A while back, we reported on the news that every player in the MLB All-Star Game would be wearing hats that were similar to what the Twins wore for batting helmets back in the ’70s. In that post, you only saw what the hats would look like for each team. Now, since the Derek Jeter Lovefe-I mean, the 2014 MLB All-Star Game has come and gone, so now we’ve gotten a good look at how the hats look with each uniform. As expected, some look pretty bad, but there are a few that actually look pretty good. We’ll take a look at those below:
Since they were the home team, most of the American League hats actually looked pretty good alongside the white jersey. The best example of this, in my opinion, would probably come from 3 AL West Teams: The Angels, the Athletics, and the Mariners. All 3 of these teams actually had a vibrant color scheme going, and their logo really popped off of the white background.
Of course, this look also worked for the host team, the Minnesota Twins. It was based on something that they used to wear, so of course it had to work.
This also worked for the Orioles and the Blue Jays, since it’s so close to what the team actually wears or has worn in the past.
Another look that worked was for certain teams who had a colored background on their hats. The first teams that came to my mind were the Atlanta Braves, St. Louis Cardinals, and Washington Nationals. Both of these teams have plenty of red in their road uniform, and the red in the hat nicely complimented the red in the rest of the uniform. This didn’t work for a few other teams, but we’ll get to that later.
Lastly, the hats with gray backgrounds. The only 3 that I saw utilize this design were the Brewers, Cubs, and Dodgers. It was similar to how the A.L. teams with white-background hats worked. Instead of being the focal point, it was a compliment to these teams’ uniforms.
So now that we’ve gotten through the good, it’s time for the bad.
The Red Sox normally have some of the best uniforms in all of baseball. Last night, however, was a prime example of how important a hat is to a uniform. With their normal all-navy hat, it’s one of the best in the big leagues. With this, it looks decidedly mediocre.
Most of the teams with random splashes of colors in their hats didn’t pan out so well. The Astros were one of them. So were the Royals.
Even the Reds fell victim to this. Despite the fact that I praised the Braves, Cardinals, and Nationals for having hats with red backgrounds, it didn’t work as well for the Reds because of all of the black in the rest of their hats. Seeing as how the Reds have minimized black in their color scheme with their current identity, it looked a bit out of place and it brought back bad memories of the dark ages for this team.
Then we have the Phillies. If this hat was reversed, it probably would have been halfway decent. Instead it wasn’t, and we got this. Yikes.
Thankfully, we’ve maneuvered our way through the “bad,” part. Now, it’s time to apathetically wade our way through the “meh” section. Thankfully, it’s short because there’s only 3 teams involved here.

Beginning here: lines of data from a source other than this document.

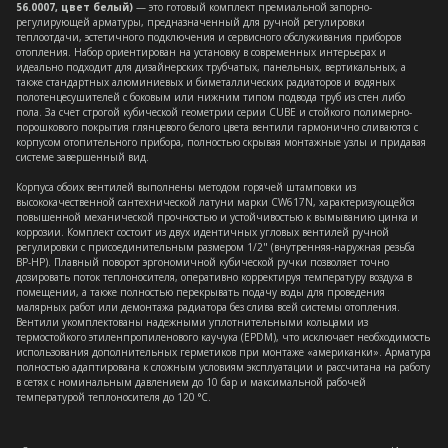
56.0007, цвет белый)
— это готовый комплект премиальной запорно-
регулирующей арматуры, предназначенный для ручной регулировки
теплоотдачи, эстетичного подключения и сервисного обслуживания приборов
отопления. Набор ориентирован на установку в современных интерьерах и
идеально подходит для дизайнерских трубчатых, панельных, вертикальных, а
также стандартных алюминиевых и биметаллических радиаторов и водяных
полотенцесушителей с боковым или нижним типом подвода труб из стен либо
пола. За счет строгой кубической геометрии серии CUBE и стойкого полимерно-
порошкового покрытия глянцевого белого цвета вентили гармонично сливаются с
корпусом отопительного прибора, полностью скрывая монтажные узлы и придавая
системе завершенный вид.
Корпуса обоих вентилей выполнены методом горячей штамповки из
высококачественной сантехнической латуни марки CW617N, характеризующейся
повышенной механической прочностью и устойчивостью к вымыванию цинка и
коррозии. Комплект состоит из двух идентичных угловых вентилей ручной
регулировки с присоединительным размером 1/2" (внутренняя-наружная резьба
ВР-НР). Плавный поворот эргономичной кубической ручки позволяет точно
дозировать поток теплоносителя, оперативно корректируя температуру воздуха в
помещении, а также полностью перекрывать подачу воды для проведения
малярных работ или демонтажа радиатора без слива всей системы отопления.
Вентили укомплектованы надежными уплотнительными кольцами из
термостойкого этиленпропиленового каучука (EPDM), что исключает необходимость
использования дополнительных герметиков при монтаже «американки». Арматура
полностью адаптирована к сложным условиям эксплуатации и рассчитана на работу
в сетях с номинальным давлением до 10 бар и максимальной рабочей
температурой теплоносителя до 120 °C.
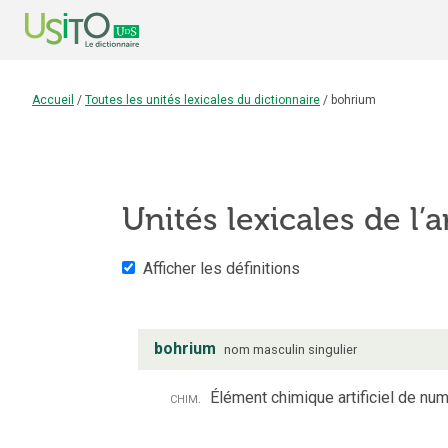
Accueil
/
Toutes les unités lexicales du dictionnaire
/
bohrium
Unités lexicales de l’a
Afficher les définitions
bohrium
nom
masculin
singulier
chim.
Élément chimique artificiel de nu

Remember when I said that hats with white backgrounds worked well if your team had a vibrant color scheme? Well, if your team has a navy-and-white or black-and-white look, then it wasn’t good or bad. It was “meh,” and that’s basically what I felt when I saw the Yankees, White Sox, and Tigers last night.
Our Fearless Leader actually loved the look for the White Sox, but it just didn’t work for me. Same with the Yankees, though it wasn’t bad simply because it was a sight better than those 4th of July hats or the camo hats that MLB has subjected us to.
Then, we have an interesting note: Oakland A’s pitcher Jeff Samardzija was on hand and was recognized as an All-Star since he was voted in. However, since he was elected as a player for a National League team and was traded to an American League team before the All-Star break, we got to see Samardzija show up to the game wearing what was actually described as a “Generic National League All-Star uniform.” Generic basically sums up the word “meh,” so it had to be included in this section.
So that concludes the review of the 2014 MLB All-Star hats, one in which we saw Minnesota’s batting helmets from the ’70s translated onto today’s caps. What did you think of the experiment? Were you a fan of it, or do you think that they should just leave the experiments on the drawing board? As always, we’d love to hear how you’d feel about it, and if we missed anything, let us know and feel free to post some in the comments!